Les détracteurs de cette loi expliquent qu'un enfant se verra ridiculisé par ses petits camarades s’il explique, par exemple dans la cour de récréation, qu’il n'a pas un papa et une maman mais deux papas ou deux mamans.
Je pense que ce débat et d'arrière-garde. Il ne tient pas compte de l'évolution de notre société qui depuis des années, accepte, et c'est heureux, que deux personnes de même sexe puissent vivre ensemble et s’aimer.
Si j'avais mauvais esprit, je pourrais considérer que ce projet de loi a été en quelque sorte kidnappé par une opposition qui a besoin de sujets fédérateurs pour organiser la résistance.

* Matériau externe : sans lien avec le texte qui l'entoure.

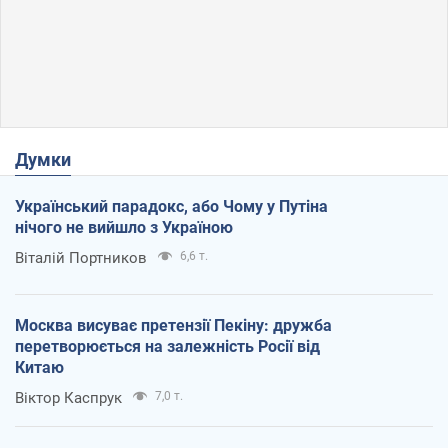
Думки
Український парадокс, або Чому у Путіна
нічого не вийшло з Україною
Віталій Портников
6,6 т.
Москва висуває претензії Пекіну: дружба
перетворюється на залежність Росії від
Китаю
Віктор Каспрук
7,0 т.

Hier, entre 400 et 800 000 personnes se sont retrouvées à battre le pavé parisien pour expliquer leur opposition à ce projet de loi. Et depuis ce matin, les médias se font l'écho de tous les responsables politiques qui viennent expliquer qu'une telle mobilisation doit nécessairement générer une consultation nationale par voie de référendum afin de savoir ce que la société française fait finalement comme choix pour son avenir.
Je me permets d'abord de rappeler qu'il existe en France plus de 65 millions d'habitants. Le fait qu'environ 500 000 personnes viennent expliquer à quel point ils sont contre ce projet de loi ne doit pas générer d'émotions outre mesure. Il ne faut pas non plus oublier que la France est une démocratie participative et qu'il existe des représentants tant à l'assemblée nationale qu'au Sénat dont la fonction même et de discuter les projets de lois, de les amender si nécessaire, et, au nom du peuple français, de voter les projets de loi lorsqu'ils peuvent recueillir la majorité des suffrages.
Je pense que nous aurons encore l'occasion de subir, car c'est le terme, de nombreux débats d'idées sur ce thème.
Si l'amalgame continu à se faire entre la possibilité d'un mariage homosexuel et la capacité à adopter, le débat sera tronqué et le peuple de France une fois de plus trompé.